------ SOURCE DATA ------
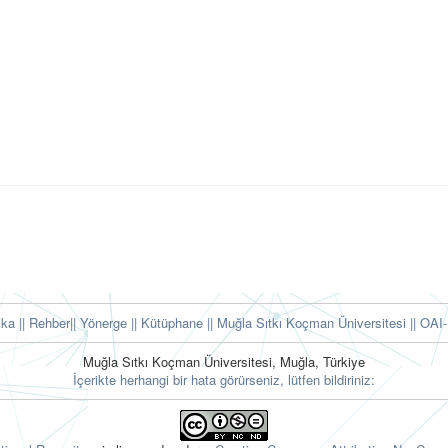
tika
|| Rehber
|| Yönerge
|| Kütüphane
|| Muğla Sıtkı Koçman Üniversitesi ||
OAI-
Muğla Sıtkı Koçman Üniversitesi, Muğla, Türkiye
İçerikte herhangi bir hata görürseniz, lütfen bildiriniz:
------
Where a record holds a picture, leave the picture out and restate the rest word for word.

EXPECTED ANSWER:
tika
|| Rehber
|| Yönerge
|| Kütüphane
|| Muğla Sıtkı Koçman Üniversitesi ||
OAI-
Muğla Sıtkı Koçman Üniversitesi, Muğla, Türkiye
İçerikte herhangi bir hata görürseniz, lütfen bildiriniz:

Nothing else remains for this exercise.